Jun 17 2010
Baton Rouge – 2
The motives all show the ‘brave’ fighters for freedom in the style also used by Stalin and Hitler – but there are no natural images of the native indians or blacks who worked on the plantations. Mmmmmh…very interesting indeed!
Volumes have been written about this ‘populist’ Democratic Party politician in books and newspaper articles. He promoted the cause of the poor against the rich and powerful in the state, particularly the oil and chemical companies who you can still see along the banks of the river.
He was elected to the US Senate and rejected Roosevelt’s New Deal. He produced and promoted a more radical programme, including setting an upper limit on the wealth of the richest, and with stringent re-distrubution policies in favour of the rural and urban poor.

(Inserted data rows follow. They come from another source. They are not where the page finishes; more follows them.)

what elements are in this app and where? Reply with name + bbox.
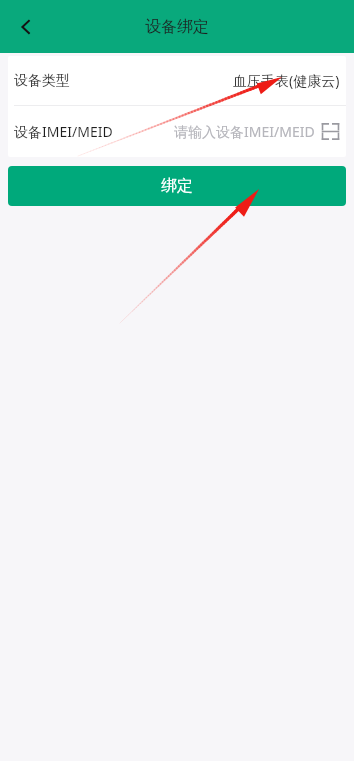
staticText: 设备类型 xyxy=(14,72,70,90)
button[interactable]: 设备类型 xyxy=(8,56,346,105)
staticText: 设备IMEI/MEID xyxy=(14,122,113,141)
staticText: 设备绑定 xyxy=(145,17,209,37)
staticText: 血压手表(健康云) xyxy=(233,71,340,90)
button[interactable]: Back xyxy=(6,7,46,47)
button[interactable]: 设备IMEI/MEID xyxy=(8,106,346,157)
staticText: 绑定 xyxy=(161,176,193,196)
button[interactable]: 绑定 xyxy=(8,166,346,206)
staticText: 请输入设备IMEI/MEID xyxy=(174,122,315,141)
button[interactable]: Scan code xyxy=(321,122,340,141)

He was assassinated. No surprise really but it is still not know who was behind his murder. Some writers argue a connection to the method used in the assassination of John and Robert Kennedy thirty plus years later. You can research these arguments yourself.
What I found interesting was the public demonstration of his activities as Governor and Senator, such as the memorial statue and garden in front of the capital building, and the many streets and parks still carrying his name. Interesting!
I went to the top of the building to see the city below and took some photographs. You can clearly see the petro-chemical plants along the river even in the state capital. I really enjoyed my time in Baton Rouge and could happily return to explore more of the city and its interesting history.